About this exercise => Pictures stay out of the copy. Repeat exactly the lines from the first entry below through the line that contains "13º Congreso URUMAN", and nothing beyond.

Supplied records =>
----------
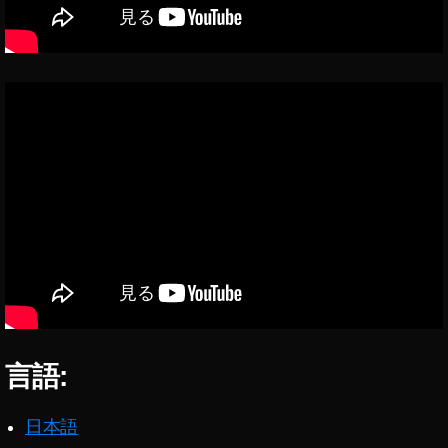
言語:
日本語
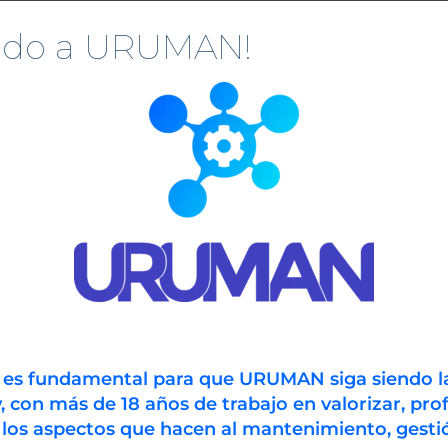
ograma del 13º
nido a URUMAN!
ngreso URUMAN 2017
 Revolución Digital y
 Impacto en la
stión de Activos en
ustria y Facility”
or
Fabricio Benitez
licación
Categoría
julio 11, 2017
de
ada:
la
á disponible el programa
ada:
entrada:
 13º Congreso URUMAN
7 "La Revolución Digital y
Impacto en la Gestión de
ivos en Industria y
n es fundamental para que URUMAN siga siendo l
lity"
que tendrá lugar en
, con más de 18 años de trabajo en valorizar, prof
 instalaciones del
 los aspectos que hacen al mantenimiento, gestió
----------
Answer to this task =>
言語:
日本語
ograma del 13º
nido a URUMAN!
ngreso URUMAN 2017
 Revolución Digital y
 Impacto en la
stión de Activos en
ustria y Facility”
or
Fabricio Benitez
licación
Categoría
julio 11, 2017
de
ada:
la
á disponible el programa
ada:
entrada:
 13º Congreso URUMAN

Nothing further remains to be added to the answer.